**Try it**
No pictures go into the copy. Write out exactly the lines below from the one containing "Solaire – Portée de" through the one containing "TOVÁBB OLVASOM".

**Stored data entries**
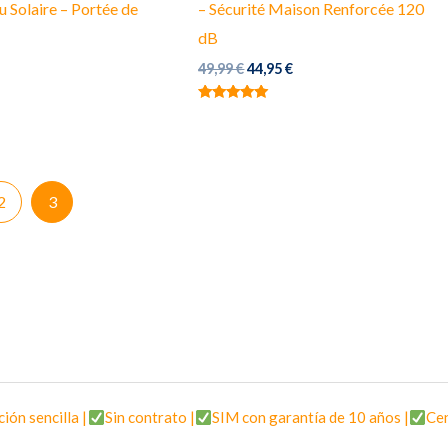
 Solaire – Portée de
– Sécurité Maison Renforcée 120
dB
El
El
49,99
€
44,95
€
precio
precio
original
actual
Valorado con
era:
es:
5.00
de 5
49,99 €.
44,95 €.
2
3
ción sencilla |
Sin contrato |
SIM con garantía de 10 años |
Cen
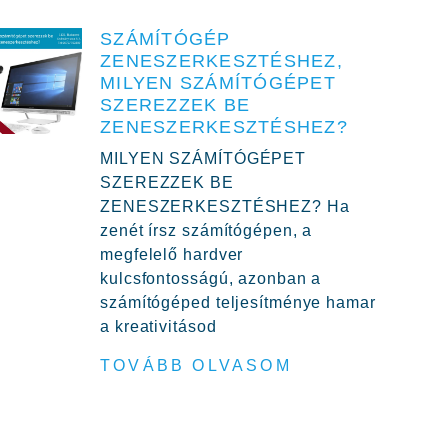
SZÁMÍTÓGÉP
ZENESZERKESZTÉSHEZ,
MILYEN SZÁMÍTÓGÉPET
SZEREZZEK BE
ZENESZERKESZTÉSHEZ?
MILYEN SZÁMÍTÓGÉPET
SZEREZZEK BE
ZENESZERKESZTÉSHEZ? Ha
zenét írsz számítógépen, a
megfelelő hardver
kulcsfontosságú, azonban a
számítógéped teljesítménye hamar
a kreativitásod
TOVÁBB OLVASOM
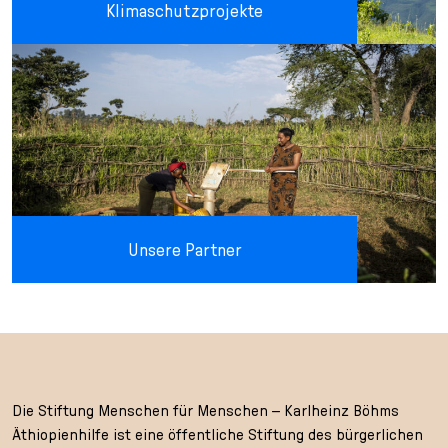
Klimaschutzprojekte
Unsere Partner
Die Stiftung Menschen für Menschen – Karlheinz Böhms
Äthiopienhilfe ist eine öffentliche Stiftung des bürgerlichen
* * *
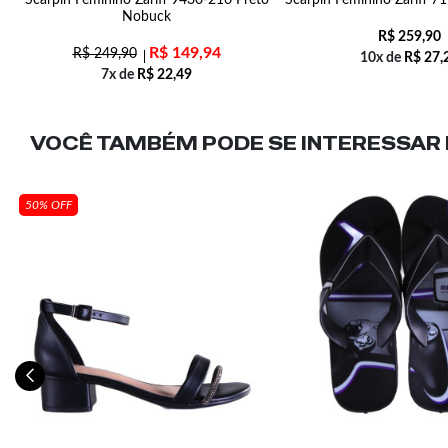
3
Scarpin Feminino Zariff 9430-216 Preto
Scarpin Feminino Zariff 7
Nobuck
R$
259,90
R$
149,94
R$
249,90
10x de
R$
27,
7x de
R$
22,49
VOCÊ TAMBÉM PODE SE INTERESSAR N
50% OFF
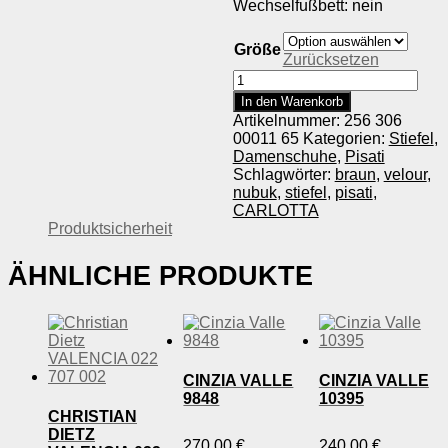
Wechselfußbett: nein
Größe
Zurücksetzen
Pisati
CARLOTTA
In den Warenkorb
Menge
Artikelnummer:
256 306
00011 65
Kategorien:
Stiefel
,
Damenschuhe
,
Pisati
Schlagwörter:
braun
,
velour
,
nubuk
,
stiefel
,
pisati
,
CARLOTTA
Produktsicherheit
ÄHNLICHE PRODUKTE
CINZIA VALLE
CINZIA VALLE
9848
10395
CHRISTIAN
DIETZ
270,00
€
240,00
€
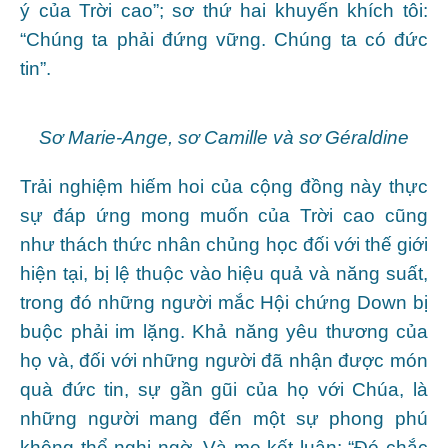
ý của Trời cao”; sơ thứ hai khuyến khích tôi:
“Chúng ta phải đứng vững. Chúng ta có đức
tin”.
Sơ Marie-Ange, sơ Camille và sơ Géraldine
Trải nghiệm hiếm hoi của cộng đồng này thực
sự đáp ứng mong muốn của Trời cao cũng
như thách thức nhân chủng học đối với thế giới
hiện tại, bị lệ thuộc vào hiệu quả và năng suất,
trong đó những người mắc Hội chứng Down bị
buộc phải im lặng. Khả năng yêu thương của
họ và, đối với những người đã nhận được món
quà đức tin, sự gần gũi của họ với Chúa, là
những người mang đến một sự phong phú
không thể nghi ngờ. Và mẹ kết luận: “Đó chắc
==
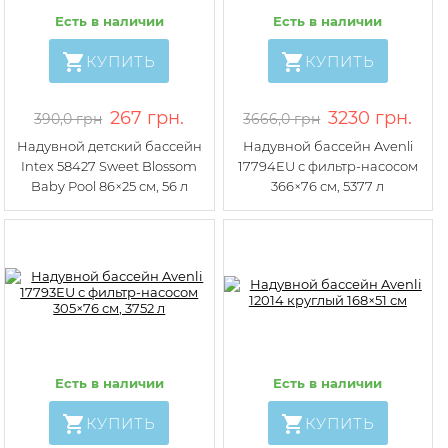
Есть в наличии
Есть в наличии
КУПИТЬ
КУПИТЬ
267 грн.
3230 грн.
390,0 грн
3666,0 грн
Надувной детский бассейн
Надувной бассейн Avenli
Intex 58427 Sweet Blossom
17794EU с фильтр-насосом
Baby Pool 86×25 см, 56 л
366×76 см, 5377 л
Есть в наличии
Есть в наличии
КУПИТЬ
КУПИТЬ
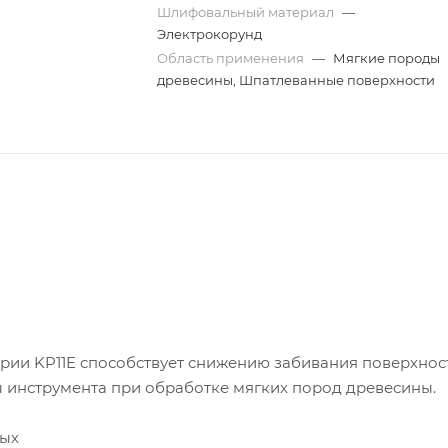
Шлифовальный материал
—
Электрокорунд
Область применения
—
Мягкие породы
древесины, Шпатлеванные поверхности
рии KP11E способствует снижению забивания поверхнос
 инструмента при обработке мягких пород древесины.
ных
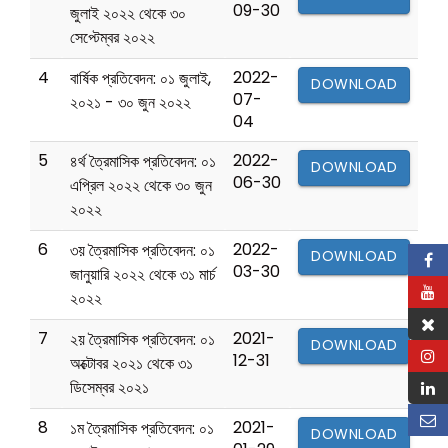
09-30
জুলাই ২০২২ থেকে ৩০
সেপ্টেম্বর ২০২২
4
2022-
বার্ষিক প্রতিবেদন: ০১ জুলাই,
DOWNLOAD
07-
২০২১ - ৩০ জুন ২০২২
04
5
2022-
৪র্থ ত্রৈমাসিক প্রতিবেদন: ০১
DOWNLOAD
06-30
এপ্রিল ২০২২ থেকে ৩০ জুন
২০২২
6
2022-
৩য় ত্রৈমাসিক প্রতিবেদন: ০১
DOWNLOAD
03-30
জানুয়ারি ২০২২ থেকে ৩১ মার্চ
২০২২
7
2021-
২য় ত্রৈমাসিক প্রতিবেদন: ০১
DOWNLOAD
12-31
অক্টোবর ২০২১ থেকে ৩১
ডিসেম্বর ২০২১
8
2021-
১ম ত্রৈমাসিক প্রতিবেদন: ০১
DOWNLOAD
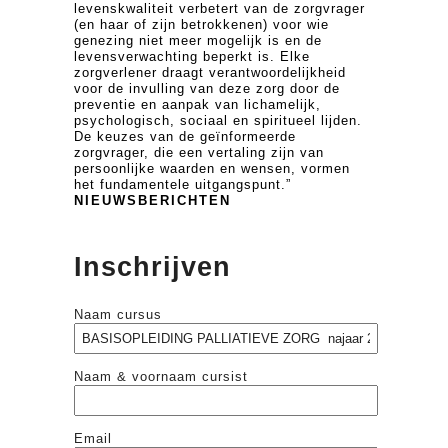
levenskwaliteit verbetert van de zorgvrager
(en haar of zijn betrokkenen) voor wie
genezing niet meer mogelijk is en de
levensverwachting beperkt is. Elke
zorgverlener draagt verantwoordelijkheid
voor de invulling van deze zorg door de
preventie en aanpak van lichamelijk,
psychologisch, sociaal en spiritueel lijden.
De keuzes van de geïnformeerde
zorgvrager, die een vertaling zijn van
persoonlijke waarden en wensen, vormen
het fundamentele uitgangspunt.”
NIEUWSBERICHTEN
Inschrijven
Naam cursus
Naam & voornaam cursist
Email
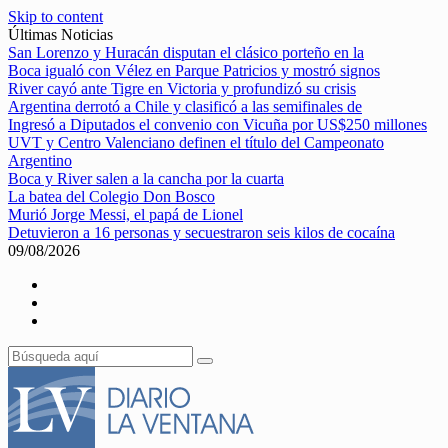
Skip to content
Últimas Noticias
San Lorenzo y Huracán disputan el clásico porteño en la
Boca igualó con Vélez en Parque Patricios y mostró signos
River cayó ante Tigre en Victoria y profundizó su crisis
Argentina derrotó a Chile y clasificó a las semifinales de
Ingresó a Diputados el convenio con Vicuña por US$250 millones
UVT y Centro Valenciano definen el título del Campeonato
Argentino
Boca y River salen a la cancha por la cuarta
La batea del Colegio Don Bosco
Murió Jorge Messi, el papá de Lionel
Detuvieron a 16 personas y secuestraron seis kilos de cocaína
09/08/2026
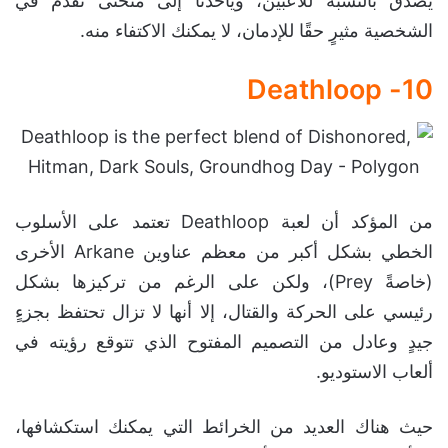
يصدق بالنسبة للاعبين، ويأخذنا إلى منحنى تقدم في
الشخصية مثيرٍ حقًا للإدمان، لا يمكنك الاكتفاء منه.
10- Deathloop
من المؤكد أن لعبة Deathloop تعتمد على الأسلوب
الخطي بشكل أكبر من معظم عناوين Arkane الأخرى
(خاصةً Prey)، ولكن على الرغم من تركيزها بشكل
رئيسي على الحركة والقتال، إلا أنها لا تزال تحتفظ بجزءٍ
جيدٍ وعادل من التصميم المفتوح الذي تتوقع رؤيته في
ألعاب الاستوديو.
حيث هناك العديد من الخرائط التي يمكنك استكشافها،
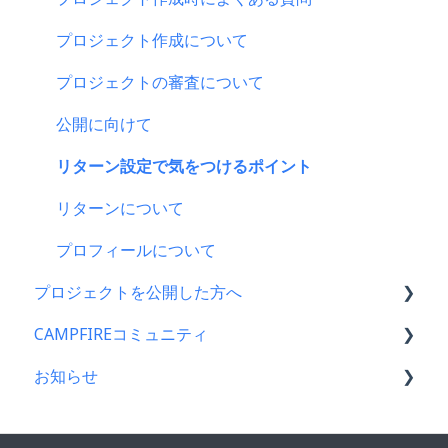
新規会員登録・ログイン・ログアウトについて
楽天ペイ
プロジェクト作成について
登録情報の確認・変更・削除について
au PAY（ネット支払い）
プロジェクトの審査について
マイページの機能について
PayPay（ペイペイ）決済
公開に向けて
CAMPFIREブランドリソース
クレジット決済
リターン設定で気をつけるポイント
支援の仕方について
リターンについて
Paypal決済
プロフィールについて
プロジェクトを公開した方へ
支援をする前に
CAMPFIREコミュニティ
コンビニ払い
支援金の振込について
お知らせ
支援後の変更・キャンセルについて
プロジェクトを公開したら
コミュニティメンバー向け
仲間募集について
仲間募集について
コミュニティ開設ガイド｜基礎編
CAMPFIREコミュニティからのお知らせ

**Written solution**
 Solaire – Portée de
– Sécurité Maison Renforcée 120
dB
El
El
49,99
€
44,95
€
precio
precio
original
actual
Valorado con
era:
es:
5.00
de 5
49,99 €.
44,95 €.
2
3
ción sencilla |
Sin contrato |
SIM con garantía de 10 años |
Cen
SZÁMÍTÓGÉP
ZENESZERKESZTÉSHEZ,
MILYEN SZÁMÍTÓGÉPET
SZEREZZEK BE
ZENESZERKESZTÉSHEZ?
MILYEN SZÁMÍTÓGÉPET
SZEREZZEK BE
ZENESZERKESZTÉSHEZ? Ha
zenét írsz számítógépen, a
megfelelő hardver
kulcsfontosságú, azonban a
számítógéped teljesítménye hamar
a kreativitásod
TOVÁBB OLVASOM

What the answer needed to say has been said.